After I Receive a Blood Transfusion, When Does that Blood Physiologically Become Mine?

Functionally, it remains the same.

Prior to the transfusion, tests for cell surface antigens on the donor and recipient red blood cells (RBCs) would be done to ensure no differences are present that might cause a transfusion reaction.

Both the donor blood and the recipient blood have the same oxygen-carrying properties, so from a blood-draw standpoint it all just looks like blood. In most cases, the transfused blood is also a very small part of the body’s total blood volume, and so any differences between it and the rest of the body will be nearly undetectable in your average blood draw. Of course, if there are blood type mismatches, you would see reactions between donor blood and recipient blood, but barring that, everything would be kosher. Finally, the life of red blood cells is about 120 days, and in most transfusions, the transfused blood is completely absent from the system within 60 days.

One interesting side effect can happen in the event of massive transfusion that replaces an incredibly large volume of blood. If the volume is large enough to essentially replace the patient’s own blood, then you can get something called “dilutional thrombocytopenia” since transfused blood has platelets that aren’t fully functional. This can be corrected with further transfusions, but it’s something that might actually show up in a blood draw.

What would happen if a DNA test were performed on your blood after a transfusion?

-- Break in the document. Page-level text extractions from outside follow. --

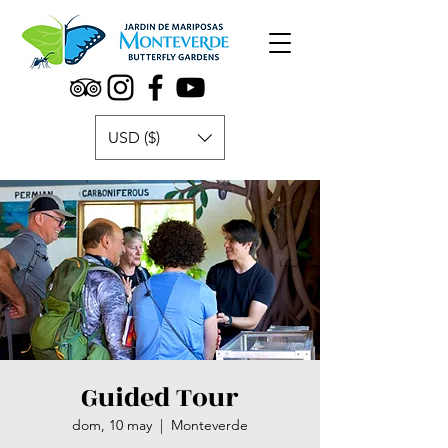
USD ($)
Guided Tour
dom, 10 may
  |  
Monteverde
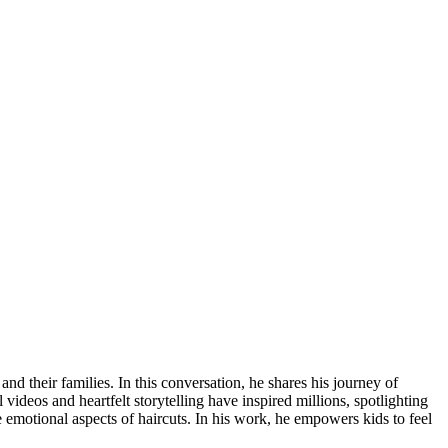
d their families. In this conversation, he shares his journey of
 videos and heartfelt storytelling have inspired millions, spotlighting
 emotional aspects of haircuts. In his work, he empowers kids to feel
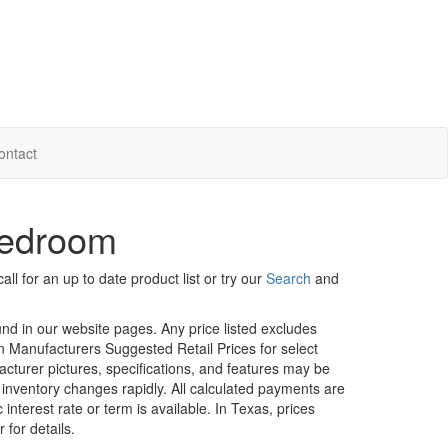
ontact
Bedroom
ll for an up to date product list or try our
Search
and
ound in our website pages. Any price listed excludes
on Manufacturers Suggested Retail Prices for select
facturer pictures, specifications, and features may be
r inventory changes rapidly. All calculated payments are
interest rate or term is available.
In Texas, prices
 for details.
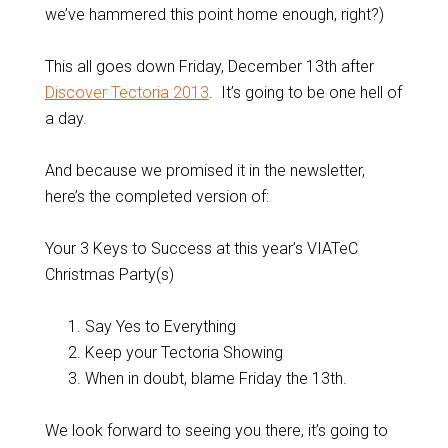
we’ve hammered this point home enough, right?)
This all goes down Friday, December 13th after
Discover Tectoria 2013
. It’s going to be one hell of
a day.
And because we promised it in the newsletter,
here’s the completed version of:
Your 3 Keys to Success at this year’s VIATeC
Christmas Party(s)
Say Yes to Everything
Keep your Tectoria Showing
When in doubt, blame Friday the 13th.
We look forward to seeing you there, it’s going to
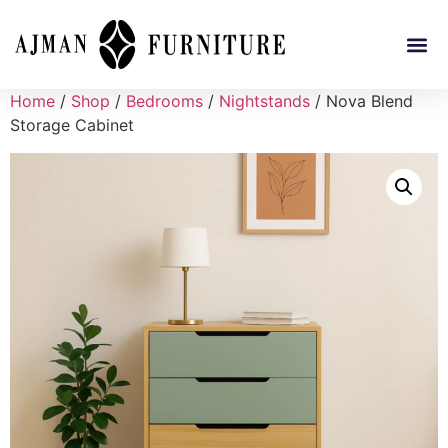
Home
/
Shop
/
Bedrooms
/
Nightstands
/ Nova Blend
Storage Cabinet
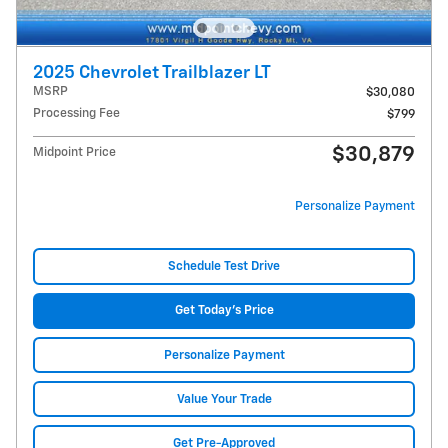
2025 Chevrolet Trailblazer LT
MSRP
$30,080
Processing Fee
$799
$30,879
Midpoint Price
Personalize Payment
Schedule Test Drive
Get Today's Price
Personalize Payment
Value Your Trade
Get Pre-Approved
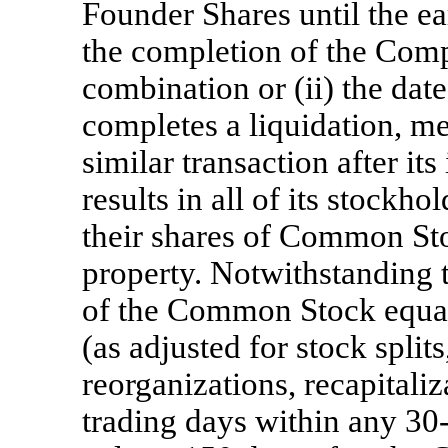
Founder Shares until the ear
the completion of the Comp
combination or (ii) the da
completes a liquidation, me
similar transaction after it
results in all of its stockh
their shares of Common Stoc
property. Notwithstanding th
of the Common Stock equal
(as adjusted for stock split
reorganizations, recapitaliz
trading days within any 3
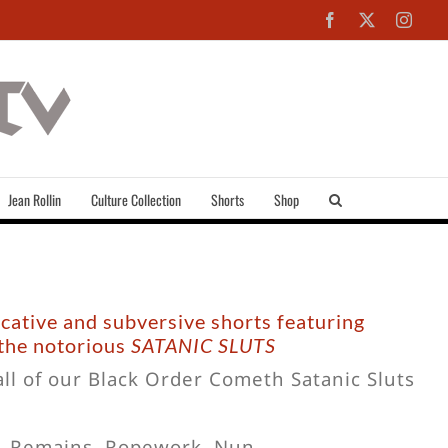
Facebook
X
Inst
Jean Rollin
Culture Collection
Shorts
Shop
ocative and subversive shorts featuring
 the notorious
SATANIC SLUTS
all of our Black Order Cometh Satanic Sluts
l, Remains, Ropework, Nun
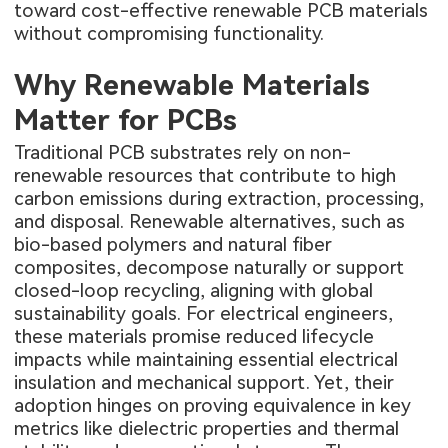
toward cost-effective renewable PCB materials
without compromising functionality.
Why Renewable Materials
Matter for PCBs
Traditional PCB substrates rely on non-
renewable resources that contribute to high
carbon emissions during extraction, processing,
and disposal. Renewable alternatives, such as
bio-based polymers and natural fiber
composites, decompose naturally or support
closed-loop recycling, aligning with global
sustainability goals. For electrical engineers,
these materials promise reduced lifecycle
impacts while maintaining essential electrical
insulation and mechanical support. Yet, their
adoption hinges on proving equivalence in key
metrics like dielectric properties and thermal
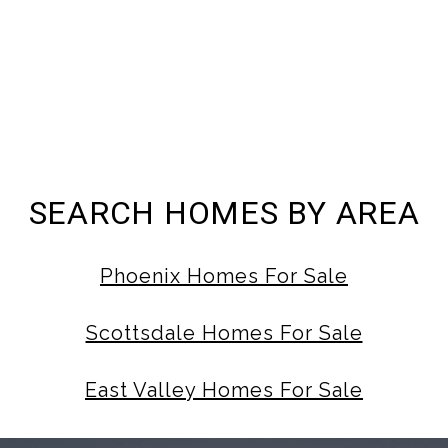
SEARCH HOMES BY AREA
Phoenix Homes For Sale
Scottsdale Homes For Sale
East Valley Homes For Sale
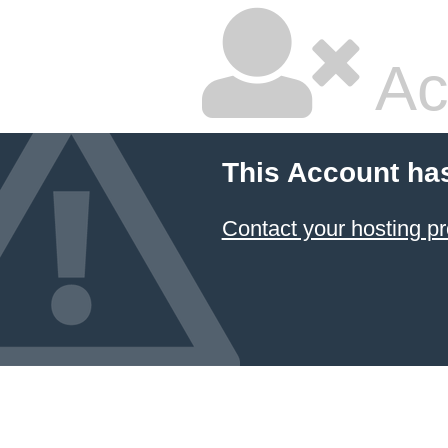
Ac
This Account ha
Contact your hosting pr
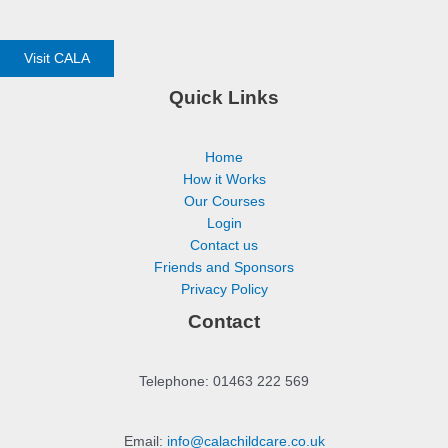
Visit CALA
Quick Links
Home
How it Works
Our Courses
Login
Contact us
Friends and Sponsors
Privacy Policy
Contact
Telephone: 01463 222 569
Email:
info@calachildcare.co.uk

Nothing special.  Tranfused blood (meaning RBCs) doesn’t carry DNA – it is essentially saline and RBCs.  Only a minimal amount of liquid (I don’t know the composition) is added to maintain pH and osmolarity so that the RBCs aren’t destroyed.

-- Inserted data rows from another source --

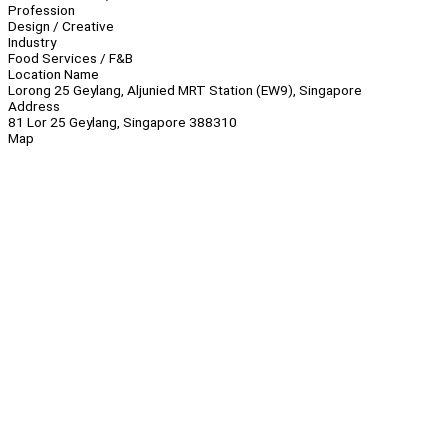
Profession
Design / Creative
Industry
Food Services / F&B
Location Name
Lorong 25 Geylang, Aljunied MRT Station (EW9), Singapore
Address
81 Lor 25 Geylang, Singapore 388310
Map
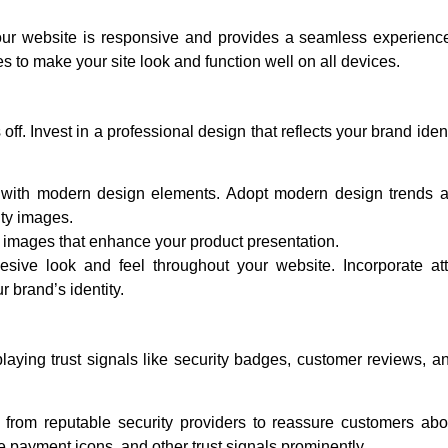
r website is responsive and provides a seamless experience
 to make your site look and function well on all devices.
off. Invest in a professional design that reflects your brand iden
with modern design elements. Adopt modern design trends 
ity images.
 images that enhance your product presentation.
sive look and feel throughout your website. Incorporate attr
r brand’s identity.
splaying trust signals like security badges, customer reviews, a
from reputable security providers to reassure customers abo
re payment icons, and other trust signals prominently.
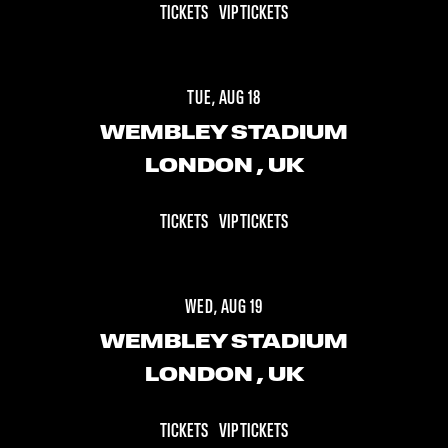
TICKETS
VIP TICKETS
TUE, AUG 18
WEMBLEY STADIUM
LONDON
, UK
TICKETS
VIP TICKETS
WED, AUG 19
WEMBLEY STADIUM
LONDON
, UK
TICKETS
VIP TICKETS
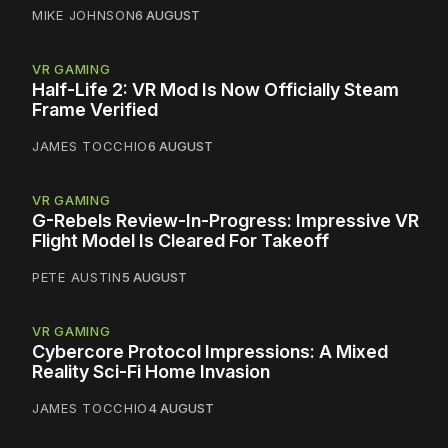
MIKE JOHNSON
6 AUGUST
VR GAMING
Half-Life 2: VR Mod Is Now Officially Steam
Frame Verified
JAMES TOCCHIO
6 AUGUST
VR GAMING
G-Rebels Review-In-Progress: Impressive VR
Flight Model Is Cleared For Takeoff
PETE AUSTIN
5 AUGUST
VR GAMING
Cybercore Protocol Impressions: A Mixed
Reality Sci-Fi Home Invasion
JAMES TOCCHIO
4 AUGUST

Blood that is routinely donated is then prepared in a way that removes >99% of white blood cells (the only thing in your blood to contain DNA) and the plasma. So, really, a blood transfusion is usually an erythrocyte transfusion.

However when someone has a bone marrow (or organ) transplant, all of the blood cells created from that point (IE: white blood cells) carry the DNA of the donor, not the recipient. They never really become the recipient’s.  Yes, DNA confusion has happened.

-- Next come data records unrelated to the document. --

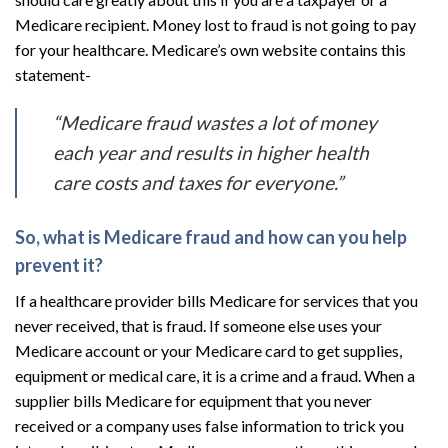
Medicare recipient. Money lost to fraud is not going to pay
for your healthcare. Medicare’s own website contains this
statement-
“Medicare fraud wastes a lot of money
each year and results in higher health
care costs and taxes for everyone.”
So, what is Medicare fraud and how can you help
prevent it?
If a healthcare provider bills Medicare for services that you
never received, that is fraud. If someone else uses your
Medicare account or your Medicare card to get supplies,
equipment or medical care, it is a crime and a fraud. When a
supplier bills Medicare for equipment that you never
received or a company uses false information to trick you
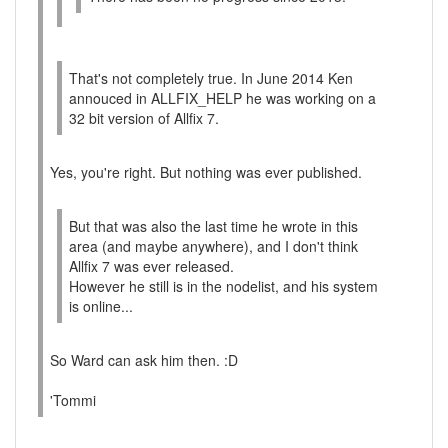
That's not completely true. In June 2014 Ken
annouced in ALLFIX_HELP he was working on a
32 bit version of Allfix 7.
Yes, you're right. But nothing was ever published.
But that was also the last time he wrote in this
area (and maybe anywhere), and I don't think
Allfix 7 was ever released.
However he still is in the nodelist, and his system
is online...
So Ward can ask him then. :D
'Tommi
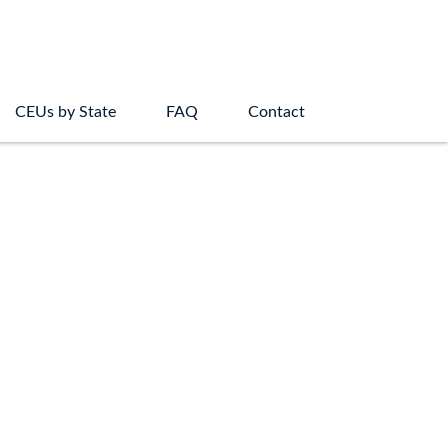
CEUs by State
FAQ
Contact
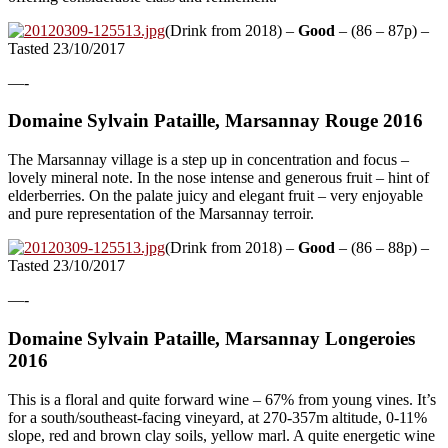
(Drink from 2018) –
Good
– (86 – 87p) –
Tasted 23/10/2017
—-
Domaine Sylvain Pataille, Marsannay Rouge 2016
The Marsannay village is a step up in concentration and focus –
lovely mineral note. In the nose intense and generous fruit – hint of
elderberries. On the palate juicy and elegant fruit – very enjoyable
and pure representation of the Marsannay terroir.
(Drink from 2018) –
Good
– (86 – 88p) –
Tasted 23/10/2017
—-
Domaine Sylvain Pataille, Marsannay Longeroies
2016
This is a floral and quite forward wine – 67% from young vines. It’s
for a south/southeast-facing vineyard, at 270-357m altitude, 0-11%
slope, red and brown clay soils, yellow marl. A quite energetic wine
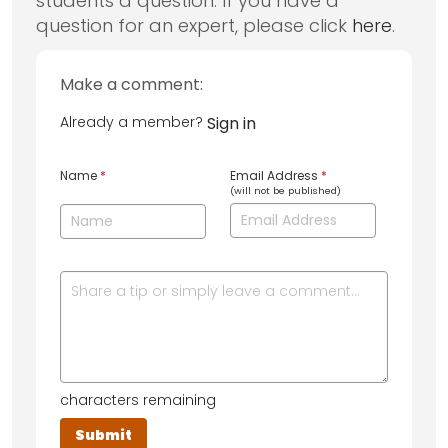
students a question. If you have a
question for an expert, please click
here
.
Make a comment:
Already a member?
Sign in
Name
*
Email Address
*
(will not be published)
characters remaining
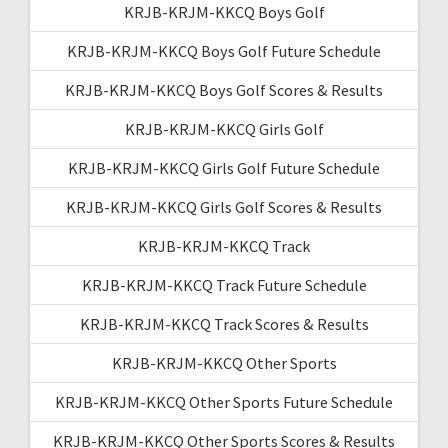
KRJB-KRJM-KKCQ Boys Golf
KRJB-KRJM-KKCQ Boys Golf Future Schedule
KRJB-KRJM-KKCQ Boys Golf Scores & Results
KRJB-KRJM-KKCQ Girls Golf
KRJB-KRJM-KKCQ Girls Golf Future Schedule
KRJB-KRJM-KKCQ Girls Golf Scores & Results
KRJB-KRJM-KKCQ Track
KRJB-KRJM-KKCQ Track Future Schedule
KRJB-KRJM-KKCQ Track Scores & Results
KRJB-KRJM-KKCQ Other Sports
KRJB-KRJM-KKCQ Other Sports Future Schedule
KRJB-KRJM-KKCQ Other Sports Scores & Results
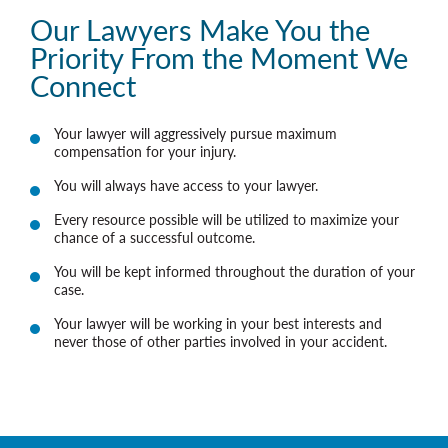
Our Lawyers Make You the
Priority From the Moment We
Connect
Your lawyer will aggressively pursue maximum
compensation for your injury.
You will always have access to your lawyer.
Every resource possible will be utilized to maximize your
chance of a successful outcome.
You will be kept informed throughout the duration of your
case.
Your lawyer will be working in your best interests and
never those of other parties involved in your accident.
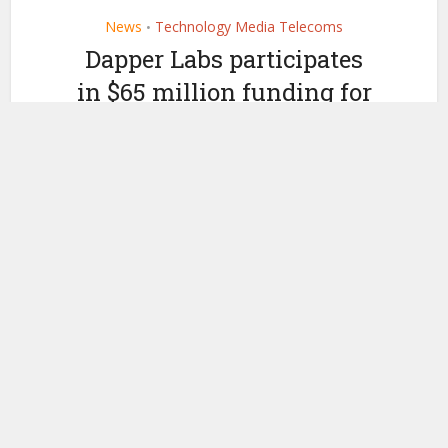
News
Technology Media Telecoms
•
Dapper Labs participates
in $65 million funding for
NFT Avatar developer
Genies
by
May 3, 2021
Ledger Insights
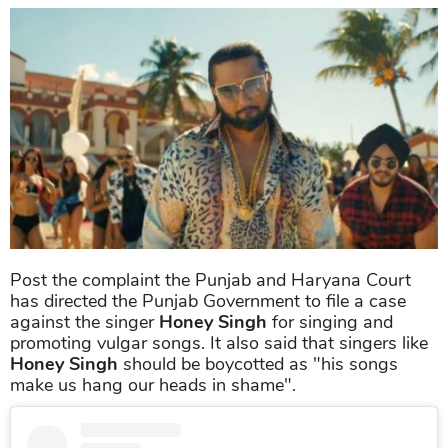
Post the complaint the Punjab and Haryana Court
has directed the Punjab Government to file a case
against the singer
Honey Singh
for singing and
promoting vulgar songs. It also said that singers like
Honey Singh
should be boycotted as "his songs
make us hang our heads in shame".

What happens if you put the wrong blood type in to someone?

The immune system will recognize it as a foreign object and destroy it, the same way it would an agent of illness like a pathogenic bacteria. Different blood types have different antigen markers on them (which is what the letter and +/- represent), and your body will attack blood that has the wrong markers. Type O blood lacks antigen markers, which is why it’s the universal donor, while AB blood has both making it the universal acceptor (the immune system is used to all the antigen markers).